Here is the script I wrote (it prints the numbers from 1 to 100, but for multiples of 3 it prints 'fizz', for multiples of 5 it prints 'buzz' and for multiples of both 3 and 5 it prints 'fizzbuzz'):

for num in range(1, 101):
    if num % 3 == 0 and num % 5 == 0:
        print('fizzbuzz')
    elif num % 3 == 0:
        print('fizz')
    elif num % 5 ==0:
        print('buzz')
    else:
        print(num)

@Sayse I guess they want to re-factor their `for` loop as a comprehension, but it's not clear — Chris_Rands, Jul 17 '19 at 08:58
The question is to reduce the lines of code using list comprehension — Flahmez, Jul 17 '19 at 09:01
You shouldn't (ab)use list comprehensions here, because they're for quick one-off data transform/filter operations. Don't try to fit complex logic inside comprehensions.

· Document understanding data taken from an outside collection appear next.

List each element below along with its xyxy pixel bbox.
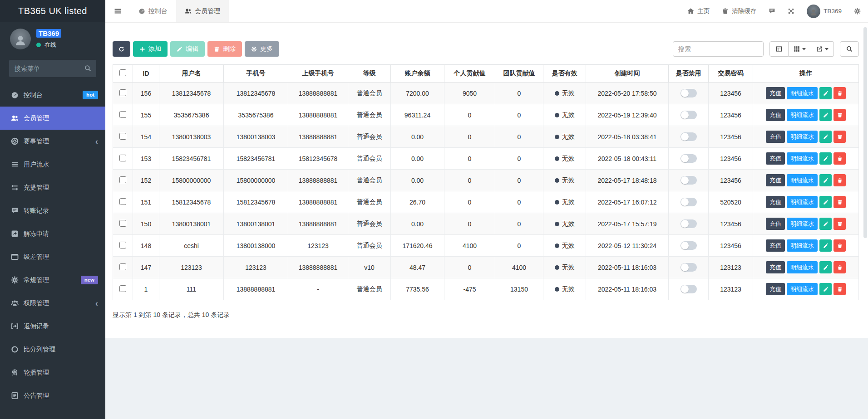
disable-toggle[interactable]	[681, 176, 697, 185]
sidebar-item-score-column[interactable]: 比分列管理	[0, 338, 105, 361]
row-delete-button[interactable]	[833, 261, 846, 273]
recharge-button[interactable]: 充值	[766, 131, 785, 143]
user-menu[interactable]: TB369	[807, 5, 842, 18]
feedback-button[interactable]	[769, 8, 775, 15]
row-edit-button[interactable]	[819, 174, 832, 186]
row-checkbox[interactable]	[119, 285, 126, 292]
menu-search-input[interactable]	[9, 60, 96, 77]
export-button[interactable]	[811, 41, 834, 57]
row-edit-button[interactable]	[819, 239, 832, 252]
sidebar-item-general[interactable]: 常规管理new	[0, 268, 105, 292]
recharge-button[interactable]: 充值	[766, 261, 785, 273]
row-delete-button[interactable]	[833, 174, 846, 186]
col-personal-contribution[interactable]: 个人贡献值	[444, 65, 495, 83]
col-username[interactable]: 用户名	[159, 65, 224, 83]
scrollbar[interactable]	[863, 27, 867, 238]
row-edit-button[interactable]	[819, 87, 832, 99]
delete-button[interactable]: 删除	[207, 41, 242, 57]
home-link[interactable]: 主页	[687, 7, 710, 15]
disable-toggle[interactable]	[681, 198, 697, 206]
col-team-contribution[interactable]: 团队贡献值	[495, 65, 543, 83]
sidebar-item-user-flow[interactable]: 用户流水	[0, 153, 105, 176]
row-delete-button[interactable]	[833, 196, 846, 208]
col-level[interactable]: 等级	[348, 65, 391, 83]
row-checkbox[interactable]	[119, 111, 126, 118]
detail-flow-button[interactable]: 明细流水	[787, 152, 818, 165]
row-checkbox[interactable]	[119, 242, 126, 248]
sidebar-item-carousel[interactable]: 轮播管理	[0, 361, 105, 384]
table-search-input[interactable]	[673, 41, 764, 57]
row-delete-button[interactable]	[833, 218, 846, 230]
sidebar-item-transfers[interactable]: 转账记录	[0, 199, 105, 222]
row-delete-button[interactable]	[833, 152, 846, 165]
recharge-button[interactable]: 充值	[766, 218, 785, 230]
disable-toggle[interactable]	[681, 111, 697, 119]
row-checkbox[interactable]	[119, 155, 126, 161]
sidebar-item-level-diff[interactable]: 级差管理	[0, 245, 105, 268]
clear-cache-link[interactable]: 清除缓存	[722, 7, 756, 15]
detail-flow-button[interactable]: 明细流水	[787, 283, 818, 295]
detail-flow-button[interactable]: 明细流水	[787, 239, 818, 252]
recharge-button[interactable]: 充值	[766, 109, 785, 121]
detail-flow-button[interactable]: 明细流水	[787, 87, 818, 99]
sidebar-item-dashboard[interactable]: 控制台hot	[0, 83, 105, 107]
row-edit-button[interactable]	[819, 152, 832, 165]
disable-toggle[interactable]	[681, 285, 697, 293]
tab-members[interactable]: 会员管理	[176, 0, 229, 22]
settings-button[interactable]	[854, 8, 861, 15]
detail-flow-button[interactable]: 明细流水	[787, 174, 818, 186]
row-edit-button[interactable]	[819, 196, 832, 208]
row-edit-button[interactable]	[819, 109, 832, 121]
sidebar-item-announcements[interactable]: 公告管理	[0, 384, 105, 407]
disable-toggle[interactable]	[681, 132, 697, 141]
col-phone[interactable]: 手机号	[224, 65, 288, 83]
row-checkbox[interactable]	[119, 89, 126, 96]
row-edit-button[interactable]	[819, 283, 832, 295]
disable-toggle[interactable]	[681, 154, 697, 163]
detail-flow-button[interactable]: 明细流水	[787, 131, 818, 143]
edit-button[interactable]: 编辑	[170, 41, 205, 57]
recharge-button[interactable]: 充值	[766, 196, 785, 208]
row-delete-button[interactable]	[833, 131, 846, 143]
select-all-checkbox[interactable]	[119, 69, 126, 76]
disable-toggle[interactable]	[681, 89, 697, 97]
row-delete-button[interactable]	[833, 283, 846, 295]
sidebar-item-commission[interactable]: 返佣记录	[0, 315, 105, 338]
sidebar-item-deposit-withdraw[interactable]: 充提管理	[0, 176, 105, 199]
col-created[interactable]: 创建时间	[586, 65, 669, 83]
add-button[interactable]: 添加	[133, 41, 168, 57]
col-id[interactable]: ID	[133, 65, 159, 83]
more-button[interactable]: 更多	[245, 41, 279, 57]
sidebar-item-unfreeze[interactable]: 解冻申请	[0, 222, 105, 245]
sidebar-item-permissions[interactable]: 权限管理‹	[0, 292, 105, 315]
columns-button[interactable]	[789, 41, 811, 57]
detail-flow-button[interactable]: 明细流水	[787, 196, 818, 208]
tab-dashboard[interactable]: 控制台	[130, 0, 176, 22]
recharge-button[interactable]: 充值	[766, 87, 785, 99]
col-operations[interactable]: 操作	[753, 65, 859, 83]
row-edit-button[interactable]	[819, 218, 832, 230]
disable-toggle[interactable]	[681, 241, 697, 250]
col-trade-password[interactable]: 交易密码	[709, 65, 753, 83]
row-checkbox[interactable]	[119, 176, 126, 183]
recharge-button[interactable]: 充值	[766, 174, 785, 186]
row-checkbox[interactable]	[119, 198, 126, 205]
sidebar-item-matches[interactable]: 赛事管理‹	[0, 130, 105, 153]
recharge-button[interactable]: 充值	[766, 239, 785, 252]
sidebar-item-members[interactable]: 会员管理	[0, 107, 105, 130]
row-delete-button[interactable]	[833, 87, 846, 99]
row-delete-button[interactable]	[833, 239, 846, 252]
recharge-button[interactable]: 充值	[766, 152, 785, 165]
row-checkbox[interactable]	[119, 263, 126, 270]
row-checkbox[interactable]	[119, 133, 126, 140]
col-disabled[interactable]: 是否禁用	[669, 65, 709, 83]
row-edit-button[interactable]	[819, 131, 832, 143]
row-delete-button[interactable]	[833, 109, 846, 121]
fullscreen-button[interactable]	[788, 8, 794, 15]
detail-flow-button[interactable]: 明细流水	[787, 261, 818, 273]
recharge-button[interactable]: 充值	[766, 283, 785, 295]
row-edit-button[interactable]	[819, 261, 832, 273]
search-submit-button[interactable]	[840, 41, 859, 57]
col-parent-phone[interactable]: 上级手机号	[288, 65, 348, 83]
detail-flow-button[interactable]: 明细流水	[787, 218, 818, 230]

What you have here is just fine — abdusco, Jul 17 '19 at 09:04
You cannot use elif in comprehension lists but you can use if/else expression : `[(1 if x % 2 == 0 else 0) for x in range(100)]` — Louis Saglio, Jul 17 '19 at 09:08
You should reperate IO (this is what printing is) from logic. So what do you want? You want to have a list with numbers and `"fizzbuzz"` at certain places. Never use list comprehension to do IO. — Elmex80s, Jul 17 '19 at 09:20
Did you tried [`elif` in list comprehension conditionals](https://stackoverflow.com/q/9987483/6194097) question? — Kushan Gunasekera, Jul 17 '19 at 17:32

bonnal-enzo · Accepted Answer · 2022-06-20T10:15:38.423

4

elif is not part of the if-else short-hand, aka if else conditional operator, but you can achieve the same logic by chaining these operators, for example:

if A:
    v = a
elif B:
    v = b
else:
    v = c

turns into

v = a if A else b if B else c

And you can use a conditional operator expression in your list comprehension:

[a if A else b if B else c for something in someiterator]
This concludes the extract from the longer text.